Para Lüders, garantir alimento acessível ao consumidor e assegurar remuneração adequada ao produtor não são objetivos incompatíveis.
“Não existe segurança alimentar duradoura com produtor trabalhando sem rentabilidade”, afirma.
Na visão do IBRAFE, preços artificialmente baixos podem desestimular o plantio, reduzir investimentos e aumentar o risco de falta de produto no futuro.
O equilíbrio deveria ser buscado por meio de aumento sustentável da produtividade, redução de perdas, melhoria logística, estoques reguladores transparentes, crédito adequado e instrumentos de proteção de renda.
O setor também pede cautela com medidas comerciais tomadas de forma repentina.
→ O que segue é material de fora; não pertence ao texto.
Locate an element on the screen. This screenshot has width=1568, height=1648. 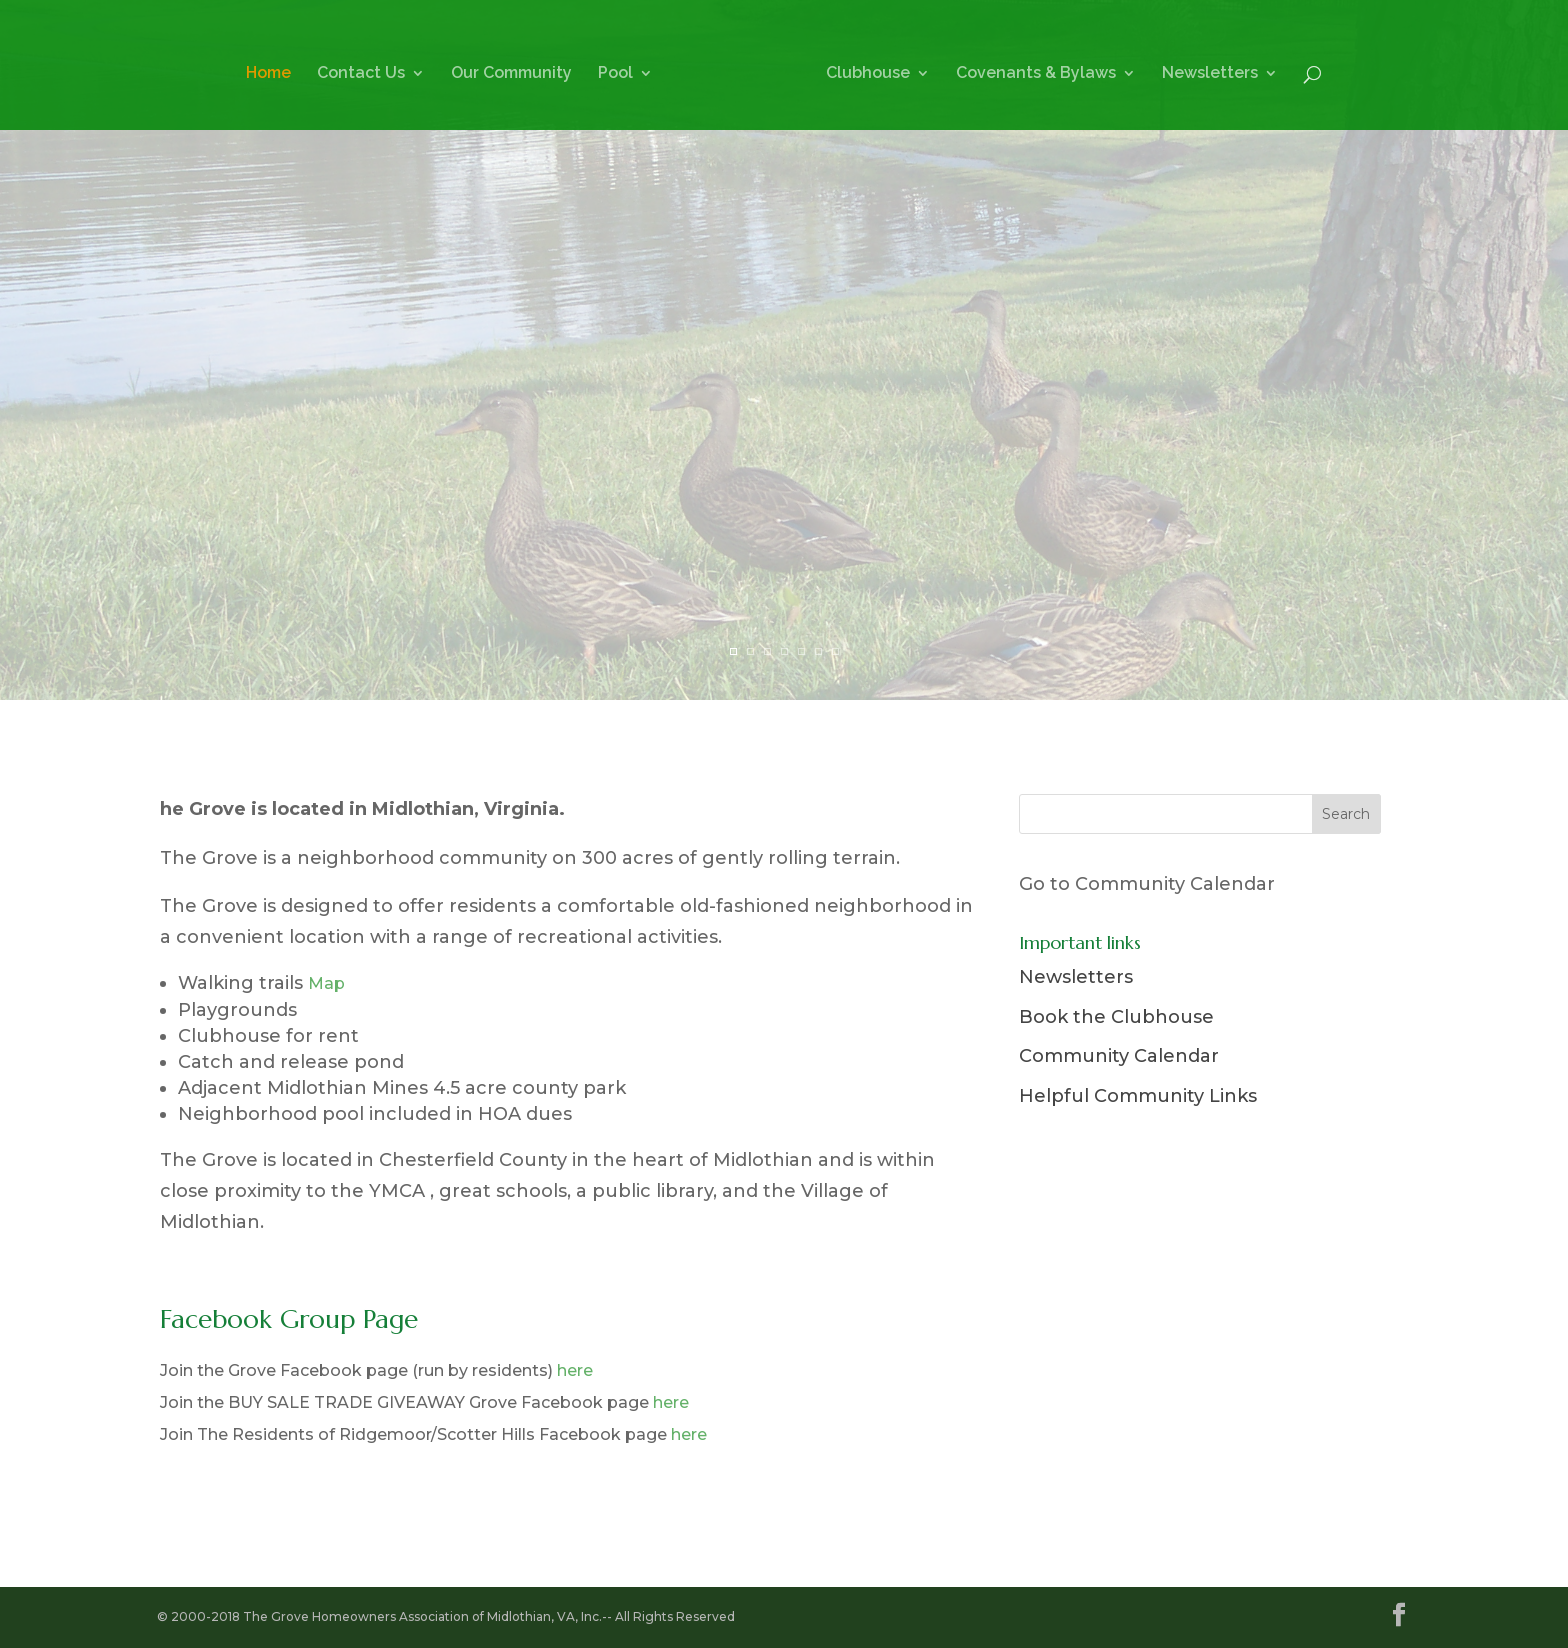 Book the Clubhouse is located at coordinates (1116, 1017).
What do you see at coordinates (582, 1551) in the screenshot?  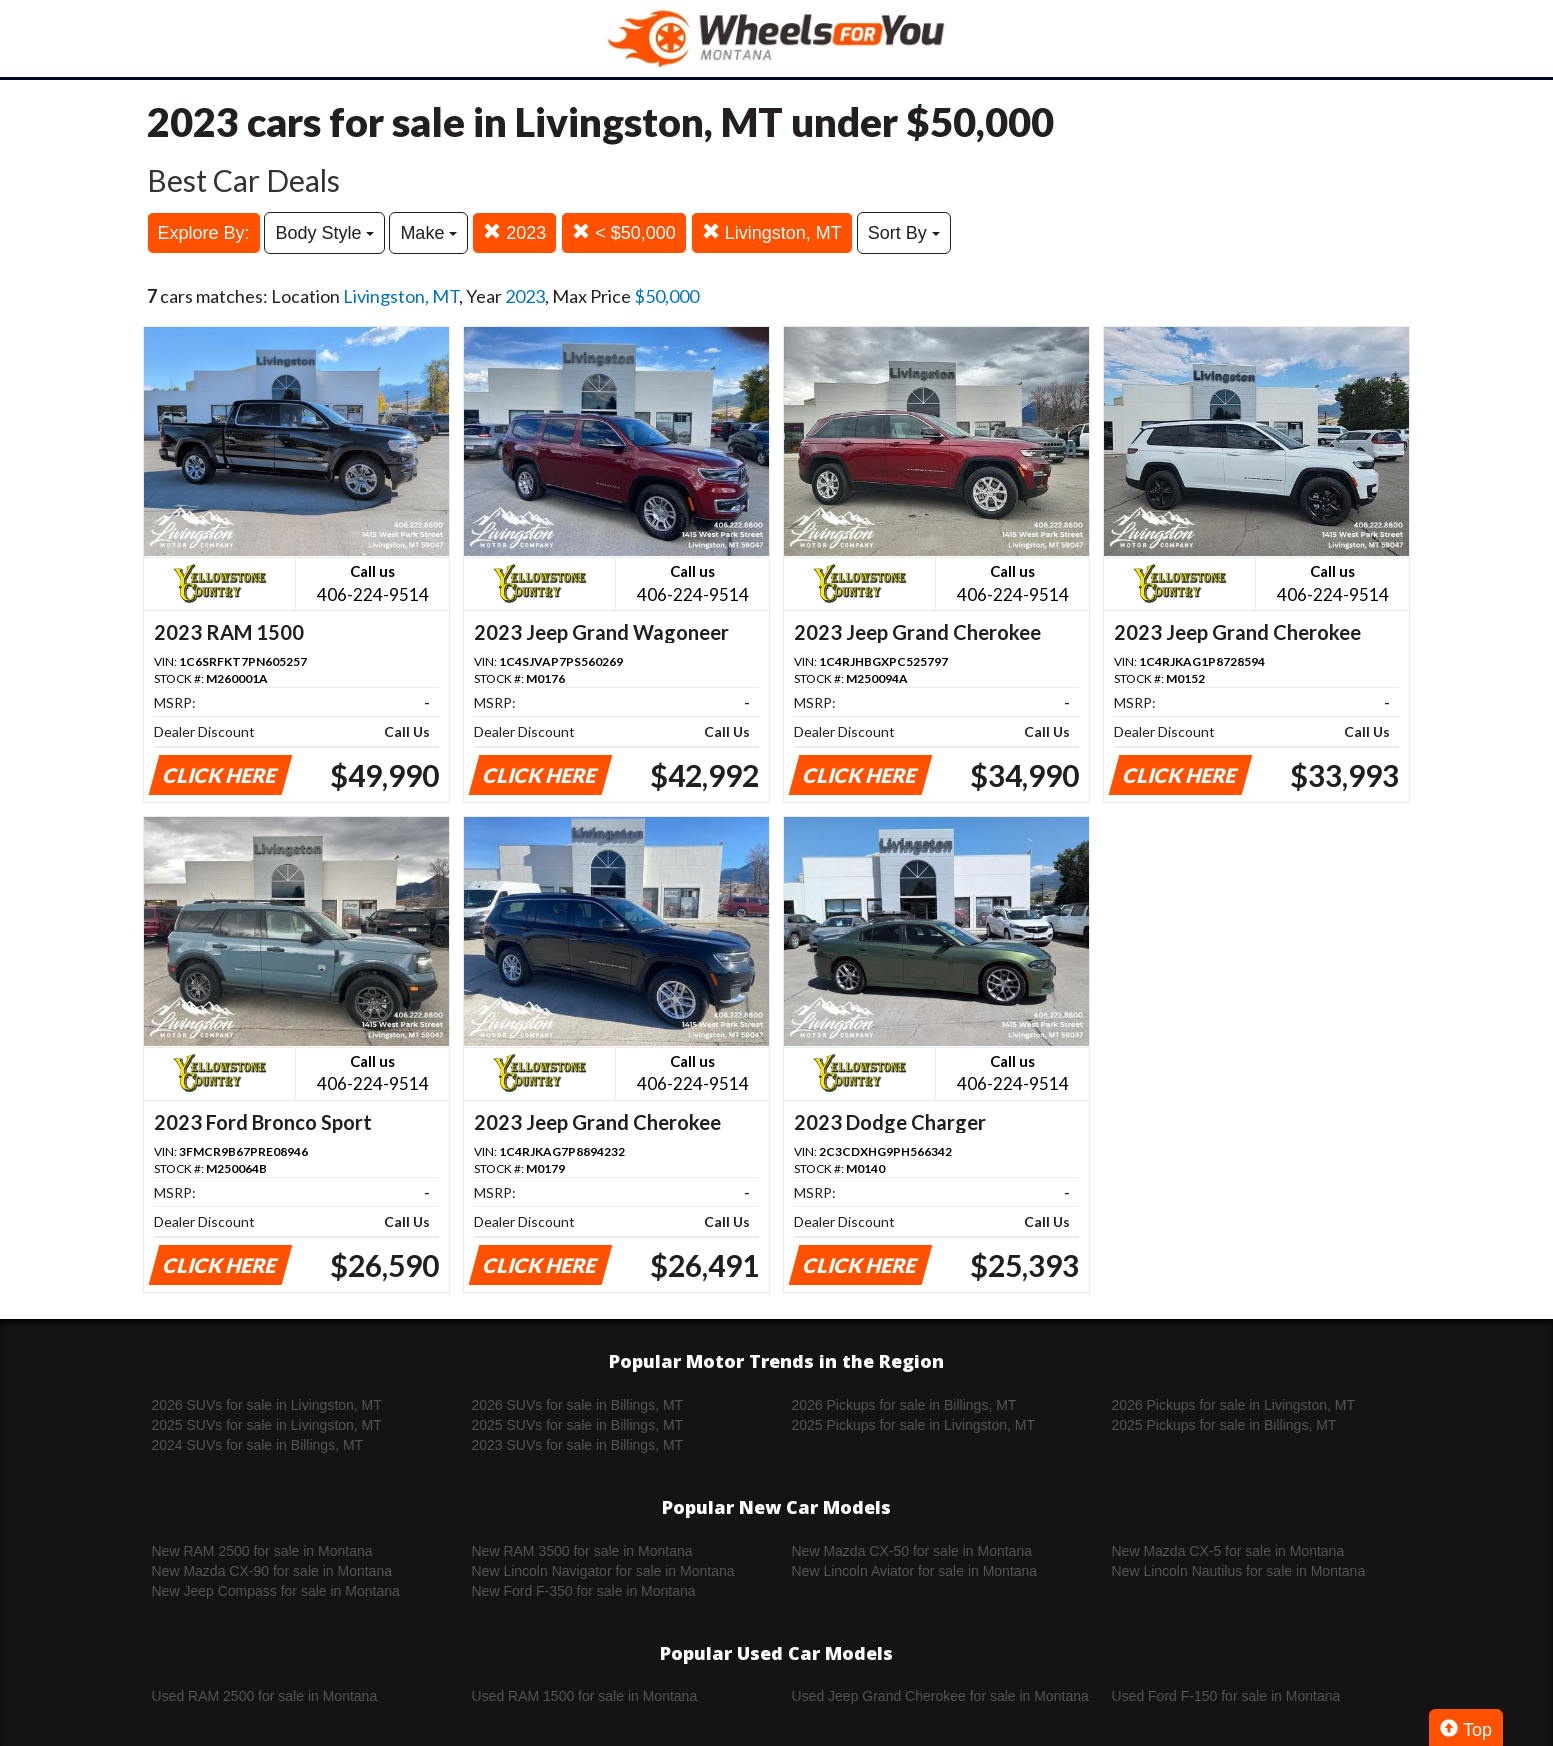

Importações podem ser necessárias em determinadas situações, mas, segundo Lüders, precisam considerar o momento da safra, os estoques e as condições de comercialização do produtor brasileiro.
Prioridades para o próximo presidente
Entre as políticas que deveriam ser mantidas e fortalecidas, o presidente do IBRAFE cita Pronaf, Pronamp, Proagro, Programa de Subvenção ao Prêmio do Seguro Rural, Política de Garantia de Preços Mínimos, PAA, PNAE, pesquisa agropecuária pública, assistência técnica e linhas de crédito para armazenagem, irrigação e inovação.
O principal problema, entretanto, estaria na falta de integração entre essas políticas.
“Hoje, crédito, seguro, pesquisa, assistência técnica, irrigação, comercialização e abastecimento ainda operam com pouca coordenação”, avalia.
Para o próximo governo, Lüders defende a implementação do Movimento Pró-Feijão, iniciativa que, segundo ele, já passou por diferentes instâncias e que deveria estabelecer metas, responsabilidades, prazos e acompanhamento permanente.
A proposta central é transformar a cadeia em uma agenda estratégica de Estado, reduzindo a necessidade de respostas emergenciais a cada ciclo de preços ou quebra de produção.
Para o IBRAFE, o desafio do próximo governo é deixar de administrar crises periódicas e construir uma cadeia de feijão mais organizada, tecnológica e capaz de gerar renda no campo, garantir abastecimento, oferecer preços justos ao consumidor e conquistar novos mercados.